1. Understand ANY Subject Is a Possible Humor Piece

I just finished a large project explaining bigotry through humor. Any subject can be framed in that manner or a way which makes it fresh. And the subject doesn’t have to be grand, like the subject of marriage or religion but true details of everyday life.

There was a bestseller called Salt. It wasn’t a humor book but the point being is it could have been. I recently published a humor piece called, “How to Install a New Air Conditioner Without Going to Prison for Involuntary Manslaughter.” It’s all true and instructional.

I found a different angle on the topic, turning it on its head, looking for a dark underbelly to make it funny. We are surrounded by dozens of potential candidates for humor books or features in any room we are sitting in.

2. Don’t Try To Be Funny

Instead go for compelling and surprising. Humor is a byproduct of taking something familiar, sometimes challenging, and having something unpredictable (often tragically) happen, creating a release of tension.

But this is not a formula, it’s one example why people laugh. If something makes you laugh, that’s all that matters. But if you start by writing a string of jokes, the overall result is often not a compelling story.

First place a foundation of a solid story. With When Harry Met Sally there was a romance we were rooting for.

3. Look for Ways To Make Your Story Different

The key for any writer, whether they are trying to be funny or not, is to make their reader turn the page (and humor can play a role in that). I focus on writing about something familiar yet never told that way before or seen in that light.

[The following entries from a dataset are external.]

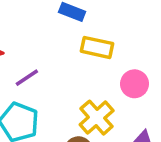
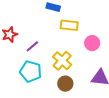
yellow cross: (97, 118) -> (62, 61), moved

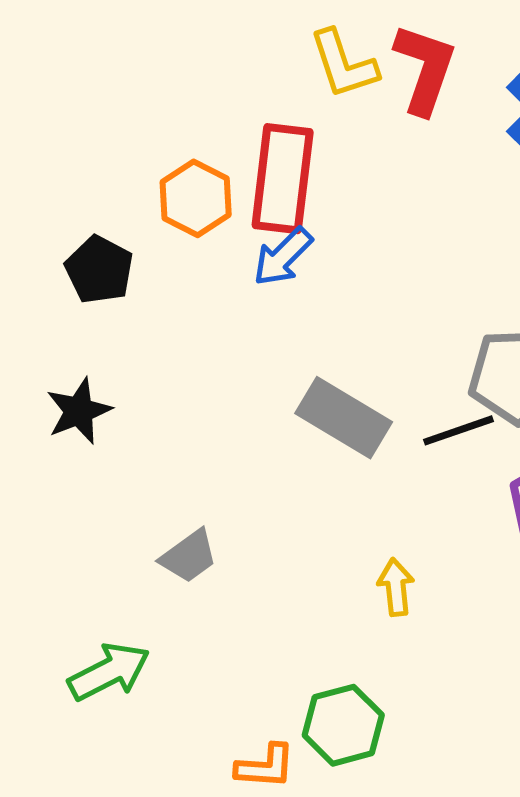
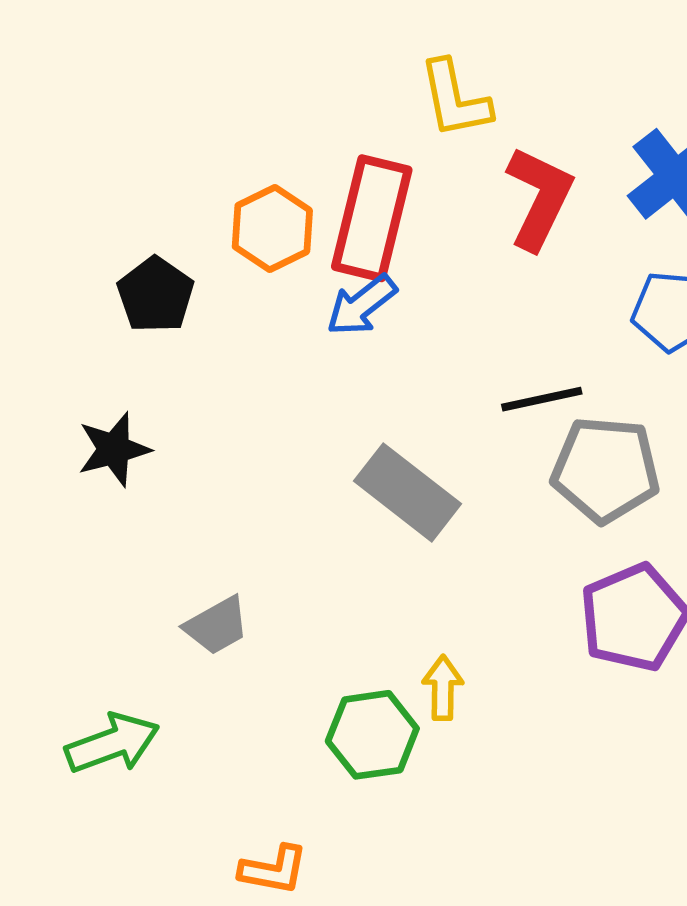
red L-shape: (425, 69) -> (539, 198), moved
black line: (458, 430) -> (542, 399), moved
green hexagon: (343, 725) -> (372, 735), moved

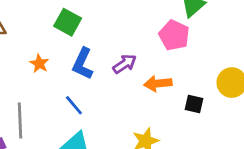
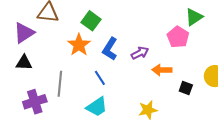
green square: (68, 22) -> (91, 21), moved
orange star: (39, 64) -> (79, 45), size x1.6

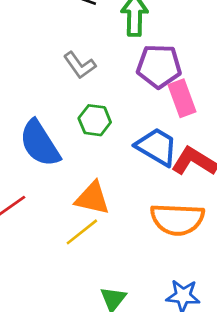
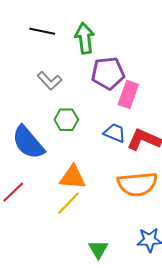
pink rectangle: (182, 98) -> (128, 94), turned 48
blue trapezoid: (157, 147) -> (115, 133), size x0.7

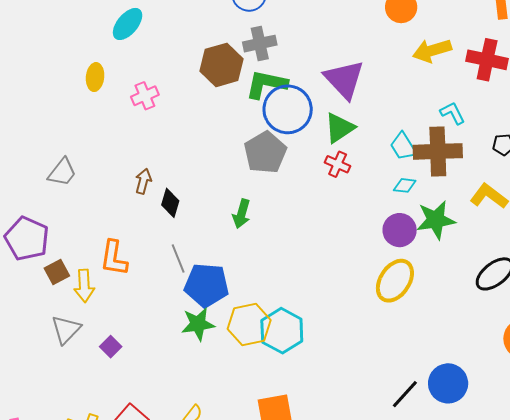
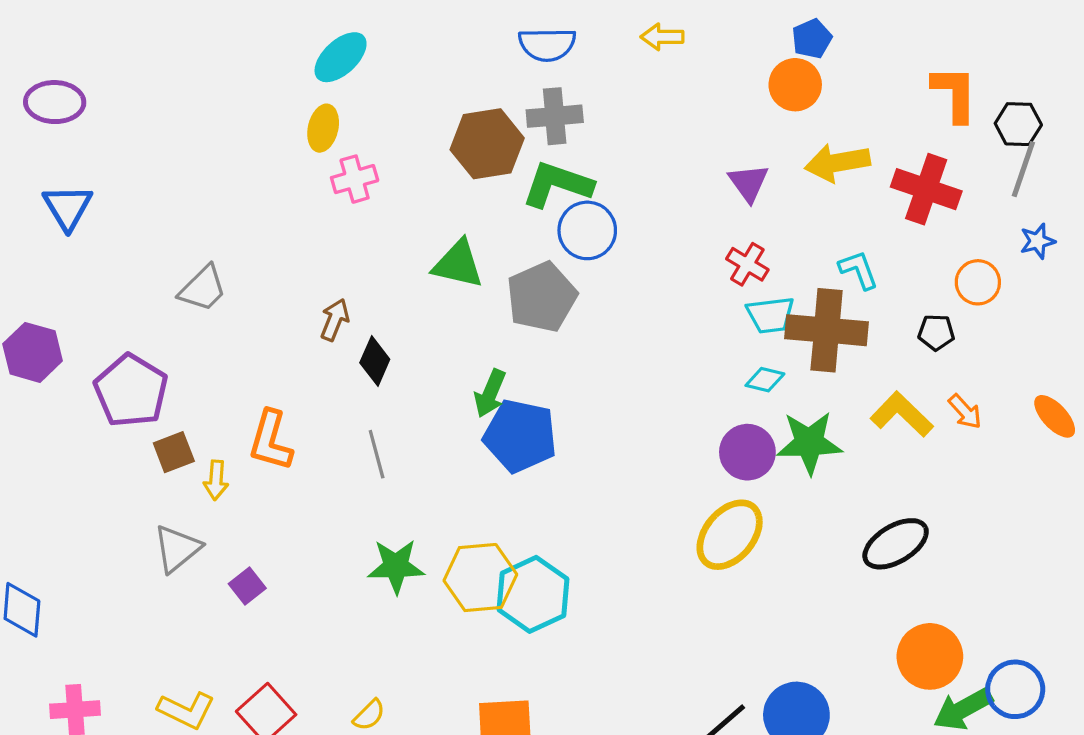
yellow ellipse: (95, 77) -> (323, 128), moved
purple triangle: (344, 79) -> (749, 183), moved, size x0.6
blue circle: (288, 109) -> (587, 230), size x0.7
green triangle: (339, 128) -> (458, 264), moved, turned 40
cyan trapezoid: (403, 146) -> (771, 315), turned -72
red cross: (338, 164) -> (747, 264), moved
blue pentagon: (207, 285) -> (520, 436), moved
yellow arrow: (84, 286) -> (216, 480), size x0.7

I wrote The Illustrated History of the Snowman based on facts, and humor seeped through on the last rewrites. The jokes will land in front of you if you set-up a unique, fascinating story.

4. Do Your Research

The way to make a story fascinating is to keep digging deeper until you learn something about the mundane that no one has ever heard before or somethings, as comedians do all the time, noticed before. That’s Jerry Seinfeld’s business model.

Humorists have to be filled with knowledge they can mold and spin into a piece of art. You are taking a lump of clay and turning it into something new.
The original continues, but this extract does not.